Bukan Indikator Kemenangan Khayalan



Views : 1489 - 29 June 2018, 05:05 WIB

PEMILIHAN umum di banyak negara di dunia dewasa ini tidak terlepas dari keberadaan metode hitung cepat alias quick count. Di Indonesia, hitung cepat perolehan suara mulai luas dipergunakan ketika pemilihan presiden secara langsung untuk pertama kalinya digelar pada 2014.

Ketika itu kebutuhan rasa ingin tahu rakyat terhadap hasil perolehan suara para calon meningkat pesat. Rakyat ingin segera mengetahui apakah calon yang mereka dukung meraih kemenangan. Metode hitung cepat memenuhi hasrat tersebut.

Seperti namanya, dengan metode quick count hasil penghitungan suara rata-rata dapat dipastikan dalam waktu kurang dari 3 jam sejak pemungutan suara ditutup.
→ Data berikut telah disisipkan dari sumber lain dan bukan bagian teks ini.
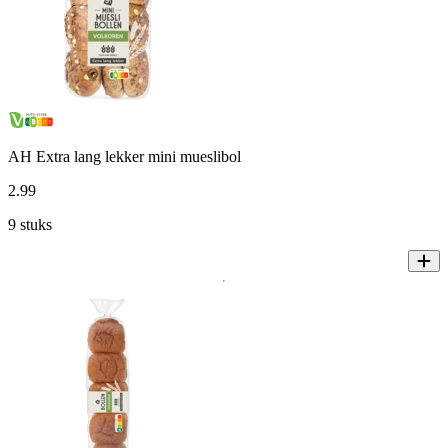
AH Extra lang lekker mini mueslibol
2
.
99
9 stuks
Hasilnya pun cukup akurat, selaras dengan rekam jejak kredibilitas dan integritas lembaga yang melakukan hitung cepat.

Alhasil, ketika hasil hitung cepat mencapai kesimpulan pemenang, pihak yang kalah dengan legawa mengakui kemenangan rival mereka. Saifullah Yusuf langsung menyampaikan ucapan selamat kepada Khofifah Indar Parawansa dalam pilgub Jawa Timur. Duo Deddy Mizwar-Dedi Mulyadi dan pasangan Hasanuddin-Anton Charliyan pun mengucapkan selamat memimpin Jawa Barat kepada Ridwan Kamil-Uu Ruzhanul Ulum.

Melalui metode hitung cepat pula warga DKI Jakarta langsung bisa mengetahui Anies Baswedan-Sandiaga Uno mengungguli Basuki Tjahaja Purnama-Djarot Saiful Hidayat dalam pilkada tahun lalu. Empat tahun sebelumnya, kemenangan Ahmad Heryawan-Deddy Mizwar di Jawa Barat juga sudah bisa diketahui dari hasil hitung cepat dari semua lembaga yang ikut serta.

Memang ada kubu yang sama sekali tidak memercayai hasil hitung cepat dan memilih untuk menunggu hasil penghitungan suara riil dan penetapan yang dilakukan KPU. Artinya, masih harus sabar menanti sekitar sepekan ke depan.

Pilihan seperti itu sah-sah saja. Apalagi, bila pernah tertipu oleh hasil hitung cepat hingga sempat merayakan kemenangan yang ternyata hanya khayalan. Bagaimanapun juga yang diakui sebagai hasil penghitungan suara resmi oleh undang-undang ialah penghitungan secara riil surat suara oleh KPU.

Meski begitu, keberadaan hitung cepat pun dilindungi undang-undang, baik Undang-Undang Nomor 10 Tahun 2016 tentang Pilkada maupun Undang-Undang Nomor 7 Tahun 2017 tentang Pemilu. Dalam kedua undang-undang tersebut, penghitungan cepat suara dikategorikan sebagai bentuk partisipasi masyarakat, bersama dengan survei dan jajak pendapat.

Hitung cepat dilakukan dengan metode ilmiah yang tentu saja bukan metode sembarangan. Bila dilakukan secara keliru, terlebih bila dibumbui manipulasi, sangat mungkin hasilnya pun jauh dari akurat dan lembaga yang bersangkutan tidak lagi dipercaya masyarakat.

Mahkamah Konstitusi menyebut hitung cepat pemungutan suara dengan menggunakan metode ilmiah ialah suatu bentuk penyeimbang dalam proses penyelenggaraan negara, termasuk pemilihan umum. Itu menempatkan quick count sekaligus bisa sebagai alat kontrol agar penyelenggara pemilu tidak coba-coba melakukan manipulasi penghitungan riil. Publik akan mempertanyakan bila hasilnya berbeda dengan hitung cepat. Pada akhirnya yang dikehendaki rakyat dari hitung cepat maupun hitung riil ialah sama; hasil pilkada yang jujur dan adil.